- EXTRACTED ENTRIES
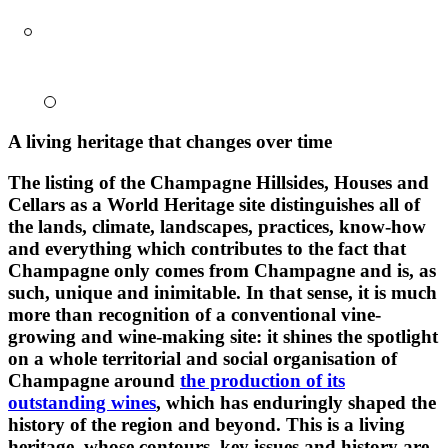
A living heritage that changes over time
The listing of the Champagne Hillsides, Houses and
Cellars as a World Heritage site distinguishes all of
the lands, climate, landscapes, practices, know-how
and everything which contributes to the fact that
Champagne only comes from Champagne and is, as
such, unique and inimitable. In that sense, it is much
more than recognition of a conventional vine-
growing and wine-making site: it shines the spotlight
on a whole
territorial and social
organisation of
Champagne around
the production of its
outstanding wines
, which has enduringly shaped the
history of the region and beyond. This is a living
heritage, whose contours, key issues and history are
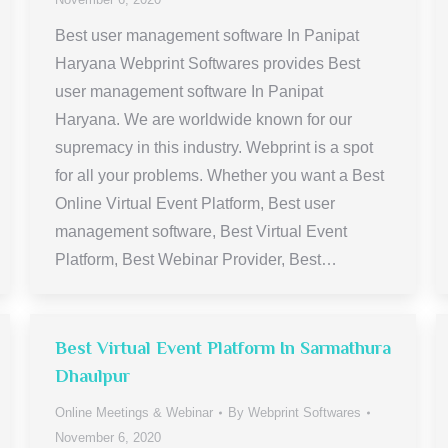
Best user management software In Panipat
Haryana Webprint Softwares provides Best
user management software In Panipat
Haryana. We are worldwide known for our
supremacy in this industry. Webprint is a spot
for all your problems. Whether you want a Best
Online Virtual Event Platform, Best user
management software, Best Virtual Event
Platform, Best Webinar Provider, Best…
Best Virtual Event Platform In Sarmathura
Dhaulpur
Online Meetings & Webinar
By
Webprint Softwares
November 6, 2020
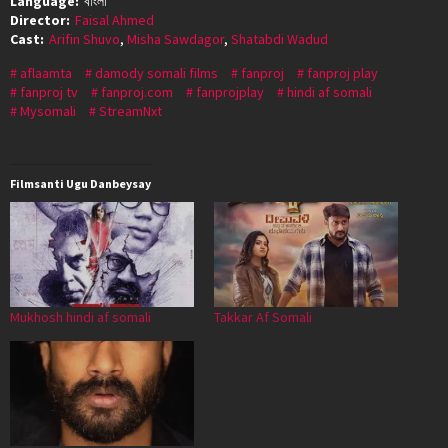
Language:
বাংলা
Director:
Faisal Ahmed
Cast:
Arifin Shuvo
,
Misha Sawdagor
,
Shatabdi Wadud
aflaamta
damody somali films
fanproj
fanproj play
fanproj tv
fanproj.com
fanprojplay
hindi af somali
Mysomali
StreamNxt
Filmsanti Ugu Danbeysay
Mukhosh hindi af somali
Takkar Af Somali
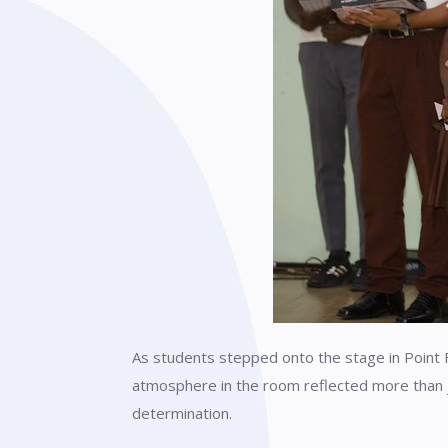
As students stepped onto the stage in Point 
atmosphere in the room reflected more than 
determination.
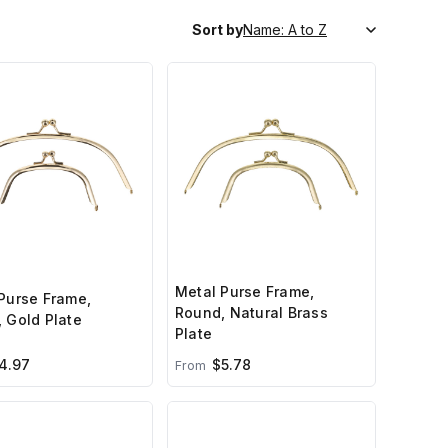
Sort by
Metal Purse Frame,
Purse Frame,
Round, Natural Brass
 Gold Plate
Plate
4.97
$5.78
From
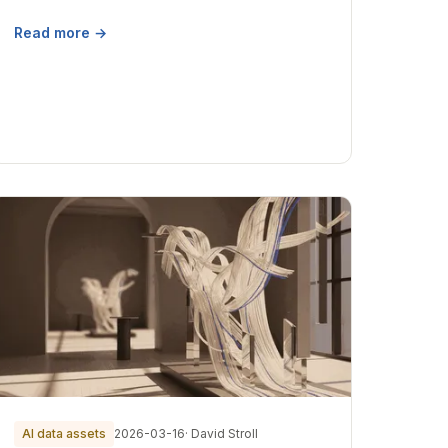
Read more →
AI data assets
2026-03-16
· David Stroll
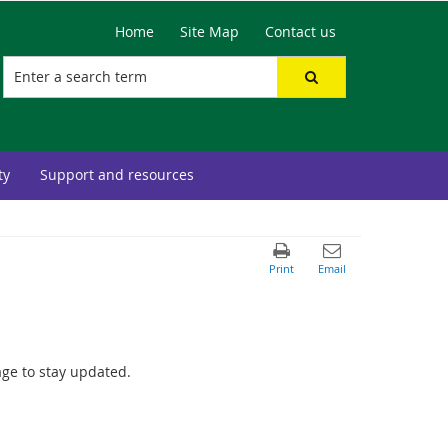
Home
Site Map
Contact us
ty
Support and resources
age to stay updated.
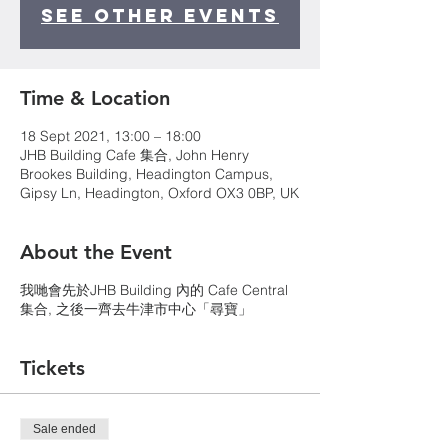
See other events
Time & Location
18 Sept 2021, 13:00 – 18:00
JHB Building Cafe 集合, John Henry
Brookes Building, Headington Campus,
Gipsy Ln, Headington, Oxford OX3 0BP, UK
About the Event
我哋會先於JHB Building 內的 Cafe Central
集合, 之後一齊去牛津市中心「尋寶」
Tickets
Sale ended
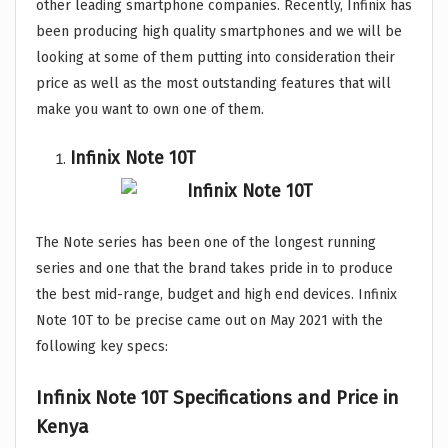
other leading smartphone companies. Recently, Infinix has
been producing high quality smartphones and we will be
looking at some of them putting into consideration their
price as well as the most outstanding features that will
make you want to own one of them.
Infinix Note 10T
The Note series has been one of the longest running
series and one that the brand takes pride in to produce
the best mid-range, budget and high end devices. Infinix
Note 10T to be precise came out on May 2021 with the
following key specs:
Infinix Note 10T Specifications and Price in
Kenya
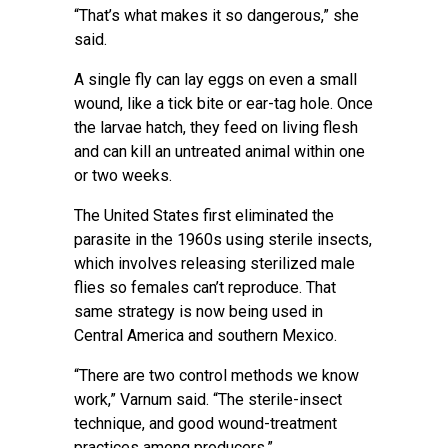
“That’s what makes it so dangerous,” she
said.
A single fly can lay eggs on even a small
wound, like a tick bite or ear-tag hole. Once
the larvae hatch, they feed on living flesh
and can kill an untreated animal within one
or two weeks.
The United States first eliminated the
parasite in the 1960s using sterile insects,
which involves releasing sterilized male
flies so females can’t reproduce. That
same strategy is now being used in
Central America and southern Mexico.
“There are two control methods we know
work,” Varnum said. “The sterile-insect
technique, and good wound-treatment
practices among producers.”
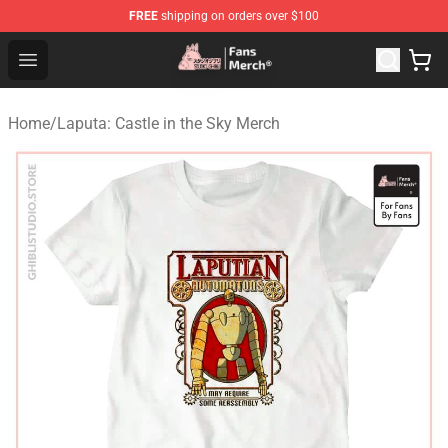
FREE
shipping on orders over $100
Studio Ghibli Shop - Official Studio Ghibli Merchandise S
Open menu
Home
/
Laputa: Castle in the Sky Merch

- THE TASK
Extract, verbatim and alone, the lines from the line that contains "same strategy is now being used in" to the last line of the records, inclusive; drop any picture.

- RESULT OF THIS EXERCISE
same strategy is now being used in
Central America and southern Mexico.
“There are two control methods we know
work,” Varnum said. “The sterile-insect
technique, and good wound-treatment
practices among producers.”
FREE
shipping on orders over $100
Studio Ghibli Shop - Official Studio Ghibli Merchandise S
Open menu
Home
/
Laputa: Castle in the Sky Merch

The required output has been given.